Copy every line of the records below where the word "GPTunnel" occurs.

Saved entries:

____________

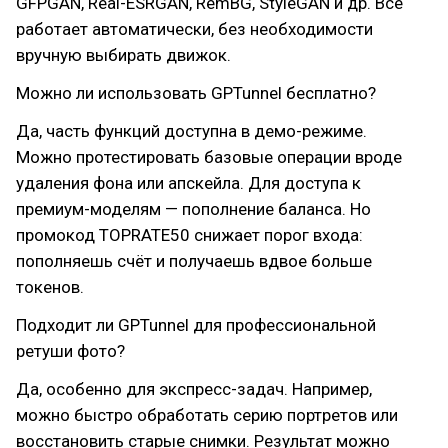
GFPGAN, Real-ESRGAN, RemBG, StyleGAN и др. Всё
работает автоматически, без необходимости
вручную выбирать движок.
Можно ли использовать GPTunnel бесплатно?
Да, часть функций доступна в демо-режиме.
Можно протестировать базовые операции вроде
удаления фона или апскейла. Для доступа к
премиум-моделям — пополнение баланса. Но
промокод TOPRATE50 снижает порог входа:
пополняешь счёт и получаешь вдвое больше
токенов.
Подходит ли GPTunnel для профессиональной
ретуши фото?
Да, особенно для экспресс-задач. Например,
можно быстро обработать серию портретов или
восстановить старые снимки. Результат можно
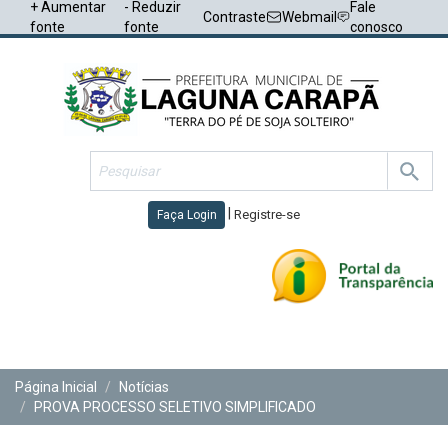
+ Aumentar
- Reduzir
Fale
Contraste
Webmail
fonte
fonte
conosco
|
Registre-se
Faça Login
Toggl
navig
Página Inicial
Notícias
PROVA PROCESSO SELETIVO SIMPLIFICADO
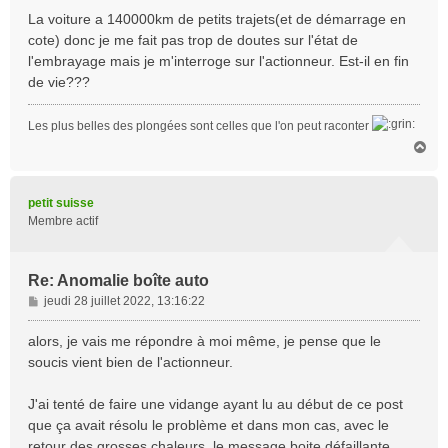
La voiture a 140000km de petits trajets(et de démarrage en
cote) donc je me fait pas trop de doutes sur l'état de
l'embrayage mais je m'interroge sur l'actionneur. Est-il en fin
de vie???
Les plus belles des plongées sont celles que l'on peut raconter
H
a
u
t
petit suisse
Membre actif
Re: Anomalie boîte auto
M
jeudi 28 juillet 2022, 13:16:22
e
s
alors, je vais me répondre à moi même, je pense que le
s
soucis vient bien de l'actionneur.
a
g
J'ai tenté de faire une vidange ayant lu au début de ce post
e
que ça avait résolu le problème et dans mon cas, avec le
retour des grosses chaleurs, le message boite défaillante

____________

-- Answer area --
Можно ли использовать GPTunnel бесплатно?
Подходит ли GPTunnel для профессиональной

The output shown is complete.